4. Hamburger Gitarrenfestival vom 29.-31.10.2010
GitarreHamburg.de präsentiert den „siebten Gitarrenhimmel“

von Michael Böhm

„Wenn vier Sologitarristen über vier Stunden ein Konzert bestreiten und es bleibt dauerhaft, bis zur letzten Zugabe, erfrischend und spannend, dann haben die Veranstalter des 4. Hamburger Gitarrenfestivals die richtige Mischung gefunden“ schrieb das Internetfeuilleton kultur-port.de in einem begeisterten Bericht über die Fingerstyle-Night, mit der das Hamburger Gitarrenfestival vom 29.-31.10.2010 eröffnet wurde. Diese positive Bewertung des Auftaktkonzerts ließ sich getrost auch auf das gesamte Festivalwochenende übertragen. Einmal mehr wurden in der Hansestadt drei hochintensive Tage rund um die akustische Gitarre geboten. Obwohl sich das Hamburger Gitarrenfestival schon nach der dritten Auflage deutschlandweit zu den wichtigsten derartigen Veranstaltungen zählen durfte, konnte das Programm in Umfang und Qualität eine weitere Steigerung erfahren.  Dies versprach schon die internationale und stilistisch sehr vielfältige Riege an Künstlern und Dozenten, die Namen wie David Russell, Andrew York, Don Ross, Peter Finger, Antoine Dufour, Michael Tröster, Johannes Tonio Kreusch, Olaf Van Gonnissen, Prof. Klaus Hempel, Analia Rego, André Krikula, Johannes Tappert und Dianji Estevez Caraballo umfasste.

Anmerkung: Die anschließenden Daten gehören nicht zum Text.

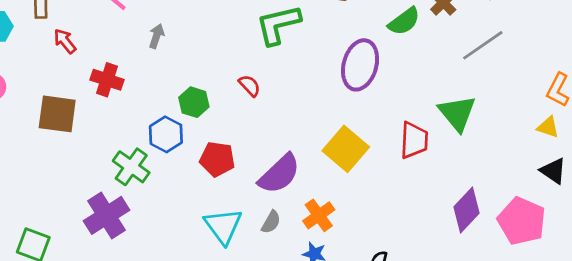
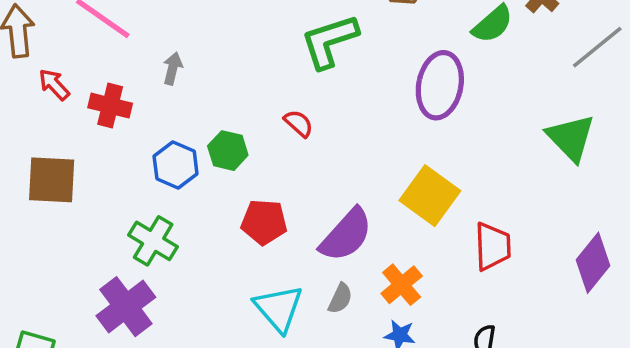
red cross: (107, 80) -> (110, 106), moved
blue hexagon: (166, 134) -> (176, 165), moved
red trapezoid: (414, 140) -> (493, 246), moved

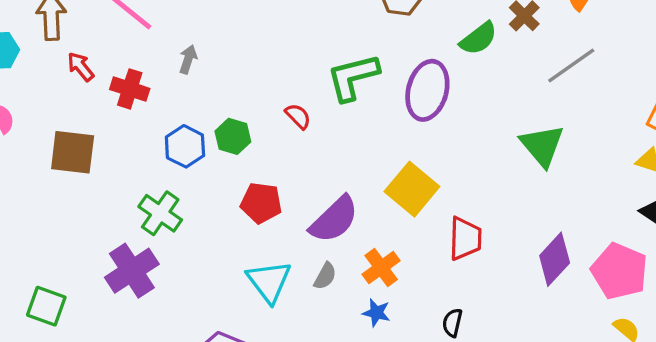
green L-shape: (329, 41) -> (353, 77), moved

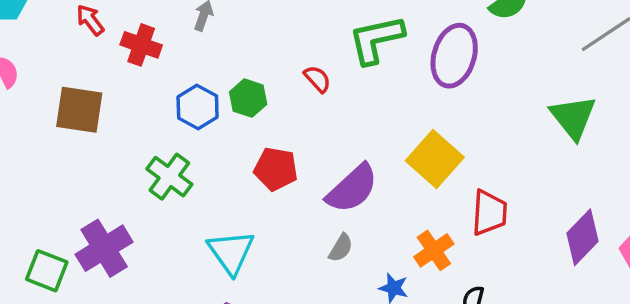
orange cross: (381, 268) -> (434, 250), moved
purple cross: (132, 271) -> (104, 248), moved
cyan triangle: (269, 281) -> (231, 252), moved

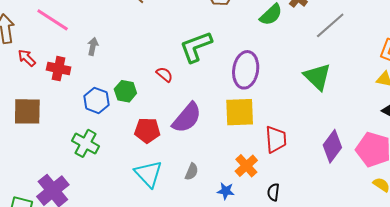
purple ellipse: (454, 56) -> (246, 70), moved
yellow square: (435, 159) -> (240, 112), turned -36
purple semicircle: (352, 189) -> (187, 118), moved
cyan triangle: (231, 252) -> (148, 174), moved

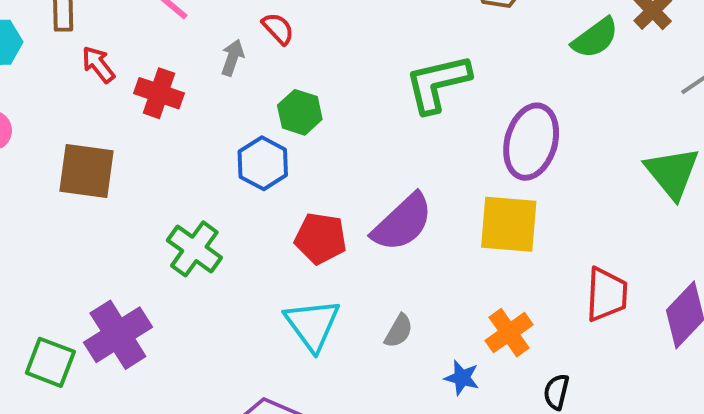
red semicircle: (164, 74) -> (278, 29), moved
green hexagon: (125, 91) -> (300, 112), moved
blue hexagon: (96, 100) -> (263, 163), moved
red trapezoid: (276, 139) -> (607, 294), moved

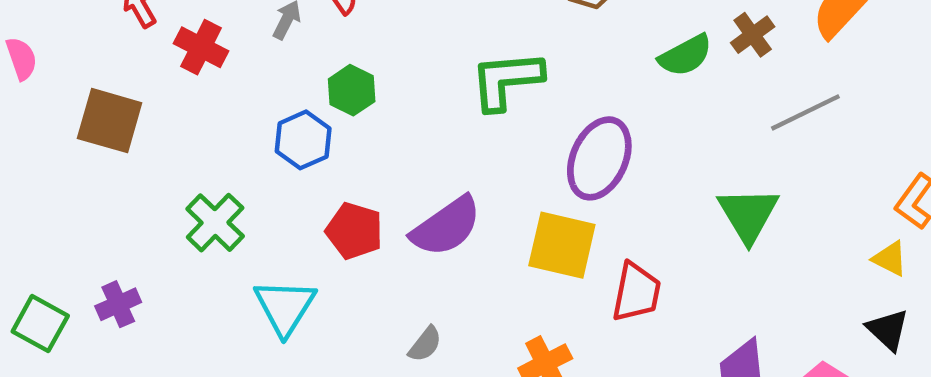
red trapezoid: (607, 294) -> (636, 292), moved
cyan triangle: (312, 325) -> (285, 307), moved
purple cross: (118, 335) -> (118, 304), size x0.6

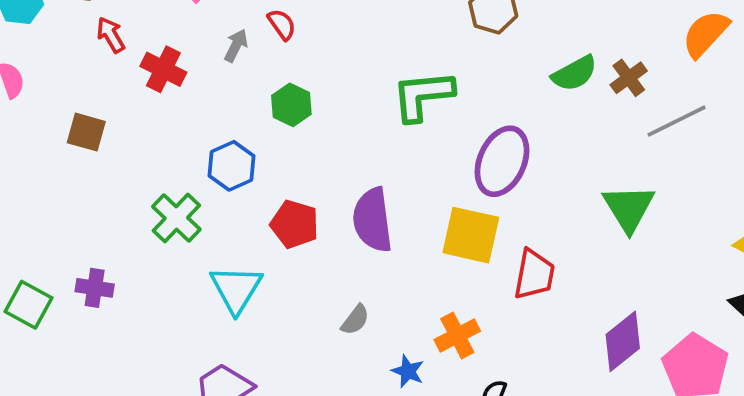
brown cross: (753, 35) -> (629, 78), moved
brown square: (110, 121) -> (86, 132), size x0.7
blue hexagon: (303, 140) -> (231, 166), moved
purple semicircle: (446, 226) -> (372, 220), turned 118
purple cross: (118, 304) -> (95, 288), turned 33

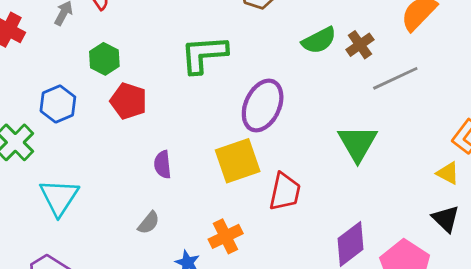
purple semicircle: (372, 220) -> (163, 165), moved, size x0.6
red pentagon: (295, 224) -> (129, 101), moved
yellow square: (471, 235) -> (238, 161), turned -33

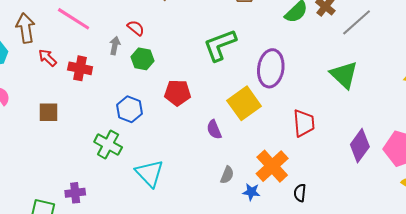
green hexagon: (104, 59) -> (143, 59), moved
yellow square: (238, 161) -> (244, 103), moved
gray semicircle: (149, 223) -> (227, 175), moved
orange cross: (226, 236) -> (272, 166), size x1.4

Hochkarätige Festivalkonzerte
Vier exquisite Konzerte bildeten den künstlerischen Rahmen des  4. Hamburger Gitarrenfestivals, das nach lieb gewonnener Tradition wieder von den „Fingerstylern“ eröffnet wurde.  Noch einmal sei hier der schon weiter oben genannte Artikel zitiert: „Beim Eröffnungskonzert folgt auf einen begabten Youngster, ein Innovationsmeister, danach ein vollendeter Virtuose romantischer Gitarrenkunst und zuletzt der König der Könige.“ Hatten die Programmmacher schon in 2008 mit Andy McKee ein gutes Gespür für aufstrebende Talente bewiesen, konnten sie in 2010 mit der Verpflichtung des erst 20 Jahre alten Dianji Estevez Caraballo einen weiteren hochinteressanten  Newcomer präsentieren. Mit seiner sehr groovebetonten  und percussiven Spielweise war der junge Göttinger weit mehr als der willkommene „Warmmacher“ für die arrivierten Stars der Szene.  Auch  Antoine Dufour nutzt in seinen Kompositionen gern auf virtuose Weise Spieltechniken wie Tapping und Slapping. Der Francokanadier verfügt darüber hinaus über ein hochsensibles Klangempfinden, das sicher seiner klassischen Ausbildung geschuldet ist und bescherte dem Publikum damit viele Momente höchster musikalischer Spannung und Intensität. Nach so viel  Gitarren-Perkussion bewies Peter Finger, dass er ein virtuoser Meister der großen melodischen Linie und weiten Spannungsbögen ist. Nicht wenige Besucher empfanden dies als geradezu wohltuende Abwechslung.  Danach war alles für ein grandioses Finale mit Don Ross bereitet. Er gilt mittlerweile fast als eine Art Vaterfigur der Neuen Fingerstyle-Generation, denn wohl keine der aufstrebenden Persönlichkeiten der Fingerstyle-Szene kann seinen großen Einfluss verleugnen. Don Ross enttäuschte die hohen Erwartungen des Publikums nicht. Was er bot war eine grandiose Show zwischen musikalischem Feuerwerk und großem  Entertainment.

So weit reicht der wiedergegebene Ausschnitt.